Meine Geschichte

Der Wechsel zum Grau

Artikel teilen

Seit Anfang 2018 bin ich grau. Da war ich 58. Viele Jahre habe ich gefärbt, nichts Extravagantes, einfach mein altes dunkelbraun, mal ohne Rotstich, mal mit. Aubergine, Kastanie, Mahagoni. Das Färben gehörte einfach dazu. So wie Nägel schneiden oder duschen. Klar war da mal so ein kurzer Gedankenblitz „Was wäre, wenn ich nicht mehr …?“ Aber der Übergang! Nein, das sieht ja voll ungepflegt aus. Perücke? Ich schwitzte schon, wenn ich nur daran dachte. Grau färben? Also wirklich nicht.

Anzeige

Dann war’s ganz einfach. Eine erforderliche Chemotherapie nahm mir die Entscheidung ab.

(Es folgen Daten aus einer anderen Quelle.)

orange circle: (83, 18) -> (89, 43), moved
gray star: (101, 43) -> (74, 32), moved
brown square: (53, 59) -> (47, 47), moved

Nach etwas mehr als einem halben Jahr mit Glatze, Tüchern und Perücke freute ich mich über den grauen Flaum, der da oben wuchs und immer dichter wurde. Der erste Friseurbesuch dauerte nur ein paar Minuten. Aber es musste doch etwas Form reingebracht werden in diesen Wildwuchs. Naja. Annie Lennox hat lange Haare im Vergleich zu mir damals.

Nach dem Friseurbesuch ging ich einkaufen. Ich fühlte mich nackt. Jeder starrte mich an. Dachte ich zumindest. Ich hängte mir große Ohrringe rein und schminkte mich etwas leuchtender. Das sah irgendwie gut aus. Dann nochmal Spießrutenlaufen auf der Arbeit und im Bekanntenkreis, bis es jeder mal gesehen hatte.

Heute bin ich immer noch grau. Nicht mehr ganz so raspelkurz. Aber kurz. Ich fühle mich gut. Authentisch. Ein Zufall, dass es grad auch „in“ ist. Frau Schrowange möchte gern „eine coole Alte“ werden. Ich freu mich, dass ich grad eine gesunde Alte bin. Und n’ bisschen cool.